My powers of concentration were admittedly flagging by late afternoon, but two long papers on the Bible and Middle East Policy by Yaakov Ariel and Mordecai Inbari didn’t add much to what I could remember about the End Times from Boyer, Marsden, and McAlister. The final session included refreshingly crisp presentations from Charles Haynes of the First Amendment Center, Melissa Rogers of the Wake Forest Center for Religion and Public Affairs (those southern lawyers can really orate), and Mark Chancey of SMU, one of the organizers of the conference, who in addition to his scholarship on the New Testament and early Judaism has been active in public interest groups working to ensure that religion courses taught in public schools honor the First Amendment (who spoke as well as a southern lawyer).

The longest session focused on the Bible and Popular Culture.  Adele Reinhartz focused on the Bible in Hollywood, speaking mainly of DeMille’s The Ten Commandments and the 2007 film In the Valley of Elah.  David Morgan examined the Bible as material artifact in people’s lives.  As the Bible has been gradually excised from school classrooms over the 20th century, the flag and Pledge of Allegiance have been substituted in as sacralized objects/rituals (though that hasn’t ended the ongoing struggle to get the Bible into the public square).  Reviewing the way in which Bible stories like Cain and Abel have been represented in Christian comic books (chiefly the “Brick Testament” in which Bible scenes are created from Legos), Reuben Dupertuis argued that these texts function as translations, which generally work to domesticate stories from unfamiliar contexts, i.e. 1200 B.C .E., but sometimes to “foreignize” them.  My own talk presented my ongoing research on Psalm 137 as America’s longest-running protest song.
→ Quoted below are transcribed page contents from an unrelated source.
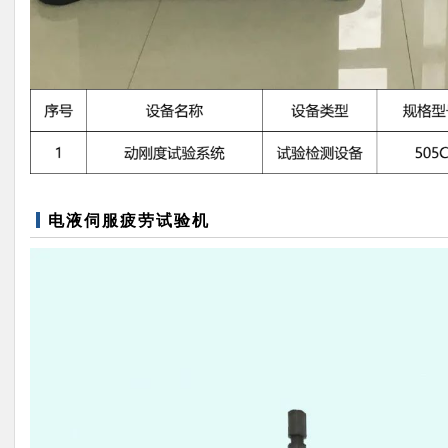
电液伺服疲劳试验机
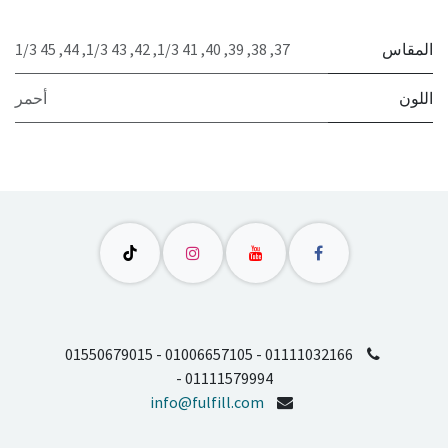
المقاس
37
,
38
,
39
,
40
,
41 1/3
,
42
,
43 1/3
,
44
,
45 1/3
اللون
أحمر
01550679015 - 01006657105 - 01111032166
- 01111579994
info@fulfill.com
The focus on the Bible facilitated a lot of back-and-forth movement between Judaism and Christianity, logical given the fact the conference was sponsored by Jewish Studies.  Sacvan Bercovitch emerged as a kind of patron saint of many of the papers, although as Fea pointed out there was that danger of interpreting too much American history through the lens of New England. Sitting through so many sessions so soon after Labor Day felt a little like getting up from a lounge chair at the pool to run a 10K.  But the Duke hospitality was bountiful; we stayed in the Washington Duke Inn and Golf Club, a tony joint that serves reservation-only high tea and boasts a corridor whose walls are covered by historic photos of the Duke dynasty and no fewer than five busts of Duke family patriarchs.  A far cry from the cash-strapped public universities from whence I come.

Comments

John Fea said…
No immediate plans to run for office, David. Sorry. Thanks for a great post.
David Stowe said…
John, I'm glad you haven't completely closed the door. I worked on Capitol Hill for four years (back when they managed to get something done) so I know congressional talent when I see it.